Today, as I fed Anthony his lunch, he took my hot hand into his cold hand, and kissed it over and over again until I laughed hysterically.
Anthony: Shhhhh! You are so loud!
Me: I was always softly spoken until I met you!
Anthony: Shhhhh!
Me: Are you ready for your next mouthful? OMG you are like a starving dog!
Anthony: I’m hungry.
Anyway, after I fed him his lunch (he seems to have forgotten how to use cutlery – normal in cases of PDD) I got my mother’s amazing Christmas cake out of the cupboard and he pretty much vacuumed it all up!
Lately I have become a bit haphazard with visiting Ants. For example, when he is in sleep-mode, I don’t stay very long; but if he is in wide-awake mode, I stay. It’s a kind of loose arrangement whereby I try to spend at least a few hours per day with him.
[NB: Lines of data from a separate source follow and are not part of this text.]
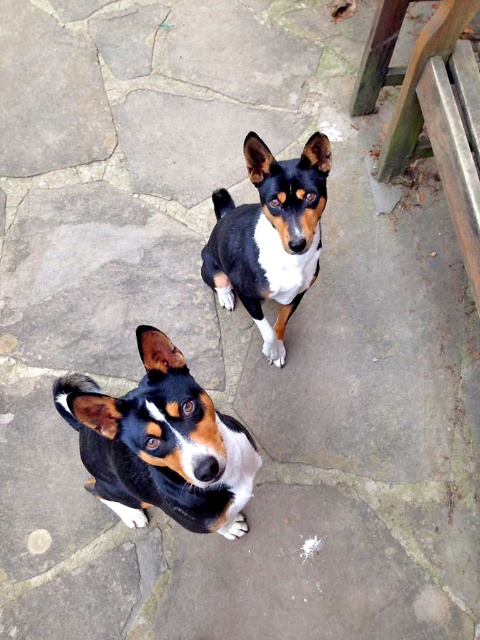 You are a photographer trying to capture both dogs in a single frame. Given that your camera can only focus on objects within a 1.2 meter width, will both the smooth black and white dog at center and the black and white fur dog at center fit within the frame?

The smooth black and white dog at center is larger in width than the black and white fur dog at center. Since the camera can only focus on objects within a 1.2 meter width, if the combined width of both dogs exceeds 1.2 meters, they won

You are a photographer trying to capture a closeup of the smooth black and white dog at center. You are currently positioned at point (162, 444). Which direction should you move to get closer to the dog?

The point (162, 444) is already where the smooth black and white dog at center is located, so you are already at the correct position to capture the closeup.

You are standing at the camera position and see two points marked in the image. Which point is closer to you, point (158, 499) or point (226, 253)?

Point (158, 499) is in front of point (226, 253), so it is closer to you.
I should probably turn this into a more regular, regulated routine, but, since I stopped working at the university (and that is a few years ago now), I have lost any sense of daily routine. I suppose I have just been kind of going with the unpredictable flow of Anthony’s PDD.
When I take a day off from seeing Ants, I simply summon Ming or Meg to do so.
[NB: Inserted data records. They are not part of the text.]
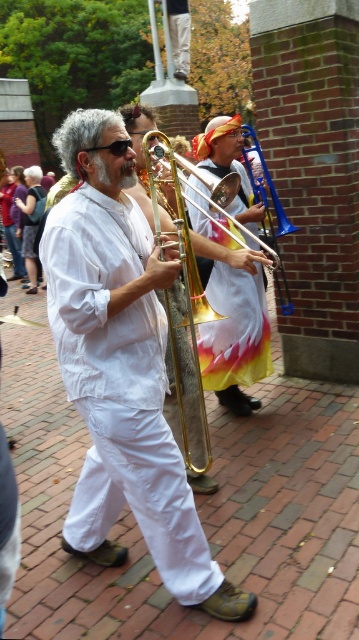 Can you confirm if metallic gold trombone at center is positioned above gold brass trombone at center?

Correct, metallic gold trombone at center is located above gold brass trombone at center.

Can you confirm if metallic gold trombone at center is wider than gold brass trombone at center?

Answer: Correct, the width of metallic gold trombone at center exceeds that of gold brass trombone at center.

You are a GUI agent. You are given a task and a screenshot of the screen. Output one action in this format:
    pyautogui.click(x=<x>, y=<y>)
    Task: Click on the metallic gold trombone at center
    
    Given the screenshot: What is the action you would take?
    pyautogui.click(x=235, y=336)

Can you confirm if white linen robe at center is positioned to the left of gold brass trombone at center?

Yes, white linen robe at center is to the left of gold brass trombone at center.

Which is below, white linen robe at center or gold brass trombone at center?

white linen robe at center

Is point (120, 275) positioned before point (176, 374)?

Yes.

Image resolution: width=359 pixels, height=640 pixels. In order to click on white linen robe at center in this screenshot , I will do `click(119, 388)`.

Can you confirm if white linen robe at center is positioned to the right of metallic gold trombone at center?

In fact, white linen robe at center is to the left of metallic gold trombone at center.

Who is lower down, white linen robe at center or metallic gold trombone at center?

white linen robe at center is lower down.

Which is in front, point (148, 385) or point (229, 208)?

Point (148, 385)

The width and height of the screenshot is (359, 640). I want to click on white linen robe at center, so click(119, 388). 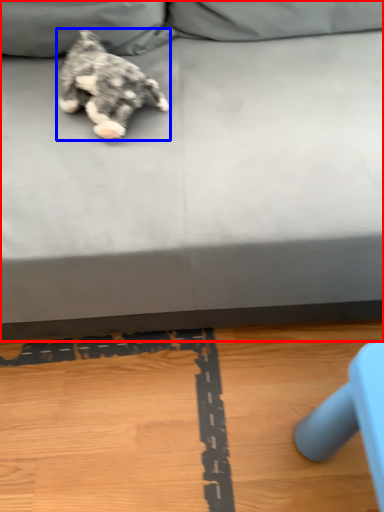 Question: Which of the following is the farthest to the observer, studio couch (highlighted by a red box) or dog (highlighted by a blue box)?

Choices:
 (A) studio couch
 (B) dog

Answer: (B) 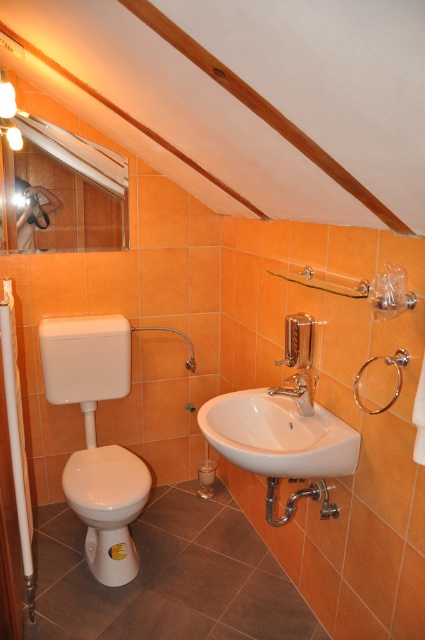 Question: Which point is closer to the camera?

Choices:
 (A) (272, 388)
 (B) (98, 504)
 (C) (254, 444)
 (D) (14, 464)

Answer: (D)

Question: Can you confirm if wooden beam at upper center is positioned to the left of white plastic grab bar at left?

Choices:
 (A) yes
 (B) no

Answer: (B)

Question: Does wooden beam at upper center appear over polished chrome faucet at center?

Choices:
 (A) yes
 (B) no

Answer: (A)

Question: Which object is farther from the camera taking this photo?

Choices:
 (A) white glossy bidet at lower left
 (B) polished chrome faucet at center
 (C) white glossy sink at center

Answer: (A)

Question: Which point is closer to the camera?

Choices:
 (A) polished chrome faucet at center
 (B) white glossy sink at center
 (C) white glossy bidet at lower left
 (D) wooden beam at upper center

Answer: (D)

Question: Is white glossy bidet at lower left to the right of white plastic grab bar at left from the viewer's perspective?

Choices:
 (A) yes
 (B) no

Answer: (A) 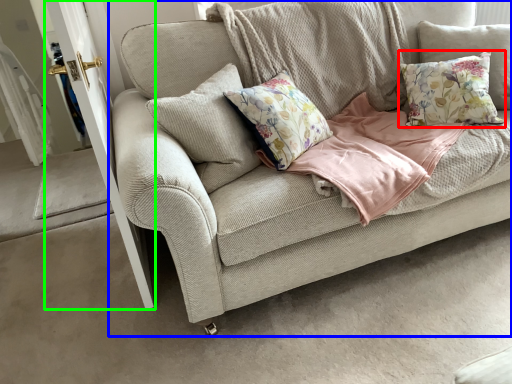 Question: Which is nearer to the pillow (highlighted by a red box)? studio couch (highlighted by a blue box) or screen door (highlighted by a green box).

Choices:
 (A) studio couch
 (B) screen door

Answer: (A)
Almost every time I enter Anthony’s room, he looks at me and says: “How did you find me?”
Almost every time I leave Anthony’s room, he asks: “You won’t forget where I am?”
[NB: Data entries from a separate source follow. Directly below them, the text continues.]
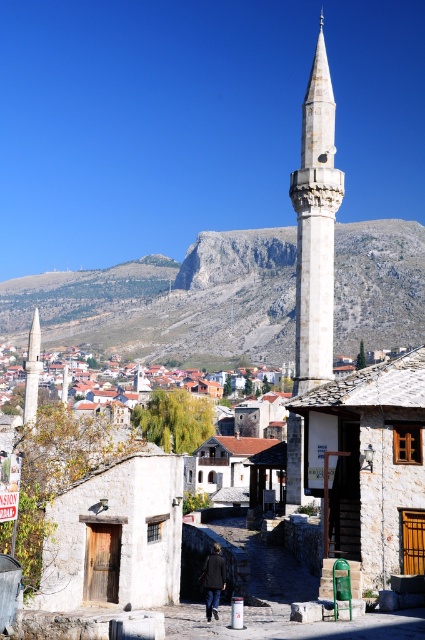 Question: Which object is positioned farthest from the rocky gray mountain at upper center?

Choices:
 (A) white stone minaret at left
 (B) white stone minaret at center

Answer: (A)

Question: Does rocky gray mountain at upper center appear on the left side of white stone minaret at center?

Choices:
 (A) yes
 (B) no

Answer: (A)

Question: Which point is closer to the camera?

Choices:
 (A) white stone minaret at left
 (B) white stone minaret at center
 (C) rocky gray mountain at upper center

Answer: (B)

Question: Is rocky gray mountain at upper center closer to the viewer compared to white stone minaret at center?

Choices:
 (A) no
 (B) yes

Answer: (A)

Question: Which point appears farthest from the camera in this image?

Choices:
 (A) (331, 340)
 (B) (39, 342)

Answer: (B)

Question: From the image, what is the correct spatial relationship of rocky gray mountain at upper center in relation to white stone minaret at left?

Choices:
 (A) above
 (B) below

Answer: (A) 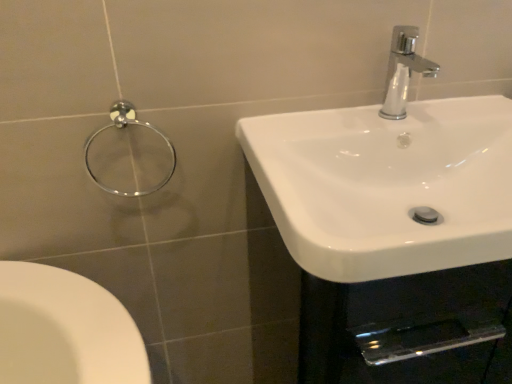 Question: From their relative heights in the image, would you say chrome metallic towel ring at upper left is taller or shorter than chrome metallic faucet at upper right?

Choices:
 (A) tall
 (B) short

Answer: (A)

Question: In terms of size, does chrome metallic towel ring at upper left appear bigger or smaller than chrome metallic faucet at upper right?

Choices:
 (A) big
 (B) small

Answer: (A)

Question: Which object is positioned farthest from the chrome metallic faucet at upper right?

Choices:
 (A) white glossy sink at right
 (B) chrome metallic towel ring at upper left

Answer: (B)

Question: Which of these objects is positioned farthest from the white glossy sink at right?

Choices:
 (A) chrome metallic towel ring at upper left
 (B) chrome metallic faucet at upper right

Answer: (A) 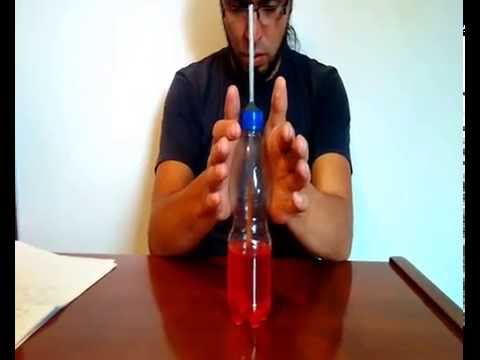 Image resolution: width=480 pixels, height=360 pixels. Find the location of `clear bottle to contain liquids`. clear bottle to contain liquids is located at coordinates (248, 268). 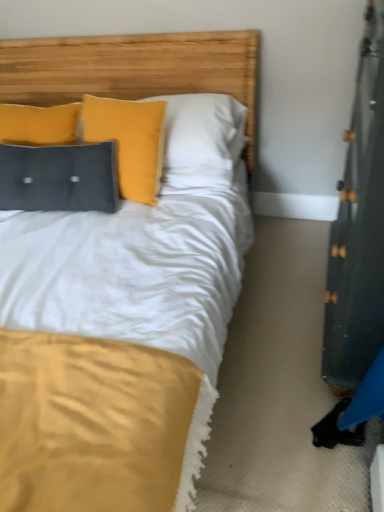 Question: Considering the positions of velvet-like dark gray pillow at upper left and wooden headboard at upper center in the image, is velvet-like dark gray pillow at upper left taller or shorter than wooden headboard at upper center?

Choices:
 (A) short
 (B) tall

Answer: (A)

Question: Considering the positions of velvet-like dark gray pillow at upper left and wooden headboard at upper center in the image, is velvet-like dark gray pillow at upper left bigger or smaller than wooden headboard at upper center?

Choices:
 (A) small
 (B) big

Answer: (A)

Question: From a real-world perspective, is velvet-like dark gray pillow at upper left positioned above or below wooden headboard at upper center?

Choices:
 (A) above
 (B) below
This afternoon, he whispered something a bit more poignant: “Jules, don’t forget about me” and I reassured him, of course!
His verbal antics aren’t so acrobatic anymore; his sarcasm is subdued, but the way Anthony stares at photos of Ming and me and him – especially the ones in which Ants is still healthy, I am young, and Ming is a little child – are particularly moving.
Now that Ming has converted a couple of videos into dvds (of wedding and baby Ming), I can see clearly how this nearly 40-year-old relationship has impacted on all of us in various ways.
And this is probably the moment in which I begin to cry (unless I find a good movie).